Compulsivement, j'agrippe le médaillon sur la table de nuit et je le retourne entre mes doigts. Il m'arrache un sourire. Un sourire désabusé et cynique, comme à chaque fois. Ce médaillon me renvoie comme un reflet concret de ma propre vie. De ma pitoyable tentative de vivre. Je me vois tel un poisson se débattant hors de l'eau, luttant pour une goulée d'oxygène qui ne fera que retarder l'échéance. Je me vois comme ce médaillon : faux, inutile et vain. Dumbledore est mort pour rien. Aujourd'hui la guerre est déclarée, et tout cela pour rien. Nous voici lâchés dans la bataille, et je n'ai même pas toutes les réponses. Je m'étais préparé à ce moment. J'avais retourné dix fois ce scénario dans ma tête : ce moment où je serai forcé de dire adieu à tout espoir, toute humanité, pour me plonger dans la lutte. Pourtant, pas un instant dans mes plus sombres prédictions, je m'étais figuré aussi démuni, aussi impuissant, aussi vide et trahi par celui-là même qui aurait dû m'épauler.

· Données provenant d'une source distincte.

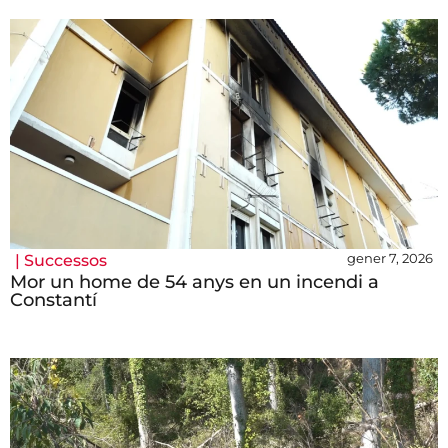
gener 7, 2026
|
Successos
Mor un home de 54 anys en un incendi a
Constantí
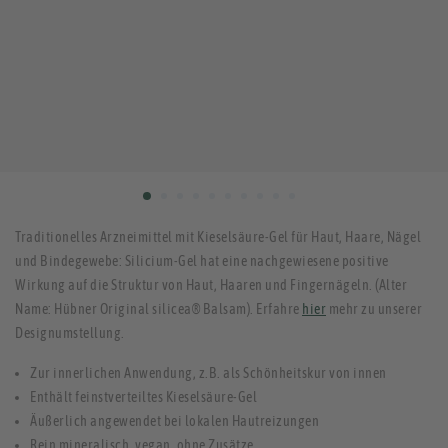
Traditionelles Arzneimittel mit Kieselsäure-Gel für Haut, Haare, Nägel
und Bindegewebe: Silicium-Gel hat eine nachgewiesene positive
Wirkung auf die Struktur von Haut, Haaren und Fingernägeln. (Alter
Name: Hübner Original silicea® Balsam). Erfahre
hier
mehr zu unserer
Designumstellung.
Zur innerlichen Anwendung, z.B. als Schönheitskur von innen
Enthält feinstverteiltes Kieselsäure-Gel
Äußerlich angewendet bei lokalen Hautreizungen
Rein mineralisch, vegan, ohne Zusätze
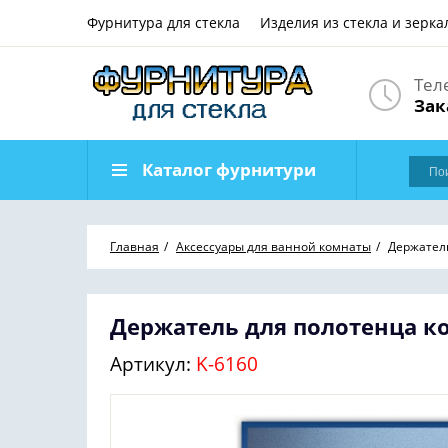
Фурнитура для стекла
Изделия из стекла и зерка
Тел
Зак
Каталог фурнитури
Главная
Аксессуары для ванной комнаты
Держател
Держатель для полотенца к
Артикул:
K-6160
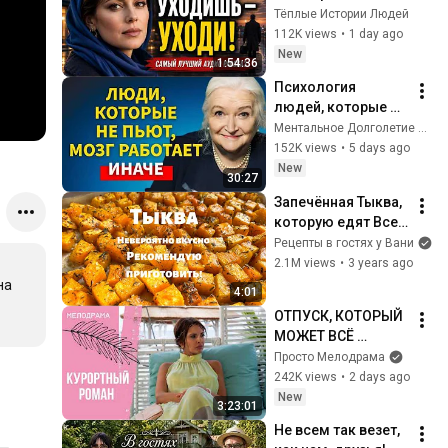
гордость и 
Тёплые Истории Людей
отпустила его
112K views
•
1 day ago
New
1:54:36
Психология 
людей, которые НЕ 
пьют алкоголь 
Ментальное Долголетие and 2 more
(согласно 
152K views
•
5 days ago
нейронауке) | 
New
30:27
Татьяна 
Запечённая Тыква, 
Черниговская
которую едят Все! 
Просто и очень 
Рецепты в гостях у Вани
вкусно. Вот как 
2.1M views
•
3 years ago
нужно готовить 
а 
4:01
тыкву в духовке.
ОТПУСК, КОТОРЫЙ 
МОЖЕТ ВСЁ 
ИЗМЕНИТЬ! 
Просто Мелодрама
Курортный роман. 
242K views
•
2 days ago
Все серии
New
3:23:01
Не всем так везет, 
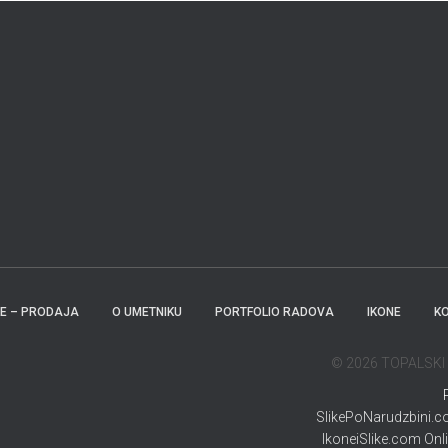
KE – PRODAJA
O UMETNIKU
PORTFOLIO RADOVA
IKONE
K
© 2026 TOPALSKI - 
SlikePoNarudzbini.com
IkoneiSlike.com Onli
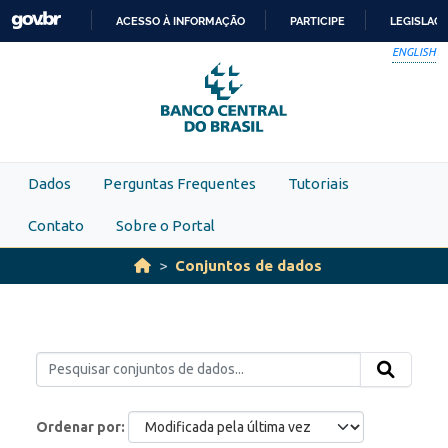
Skip to main content
ACESSO À INFORMAÇÃO
PARTICIPE
LEGISLAÇ
IR
ENGLISH
PARA
O
CONTEÚDO
Dados
Perguntas Frequentes
Tutoriais
Contato
Sobre o Portal
Conjuntos de dados
Ordenar por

Seulement voilà. Dumbledore n'est plus.
Je ressens de la tristesse, je suppose, mais je ne suis plus capable de m'en apercevoir. Au cours de l'année qui s'est écoulée, j'ai pris l'habitude de me recroqueviller sur moi-même dans mon lit et de pleurer toutes les larmes de mon corps jusqu'à ce que la panique de la journée s'écoule, pour pouvoir affronter l'aube, à nouveau. Aujourd'hui, je gis simplement dans mon lit, les yeux grands ouverts, le visage aussi lisse que le cadavre que je m'apprête à devenir. Je n'aurais jamais cru pouvoir m'habituer à un tel sentiment, une telle angoisse. Et pourtant je l'ai fait.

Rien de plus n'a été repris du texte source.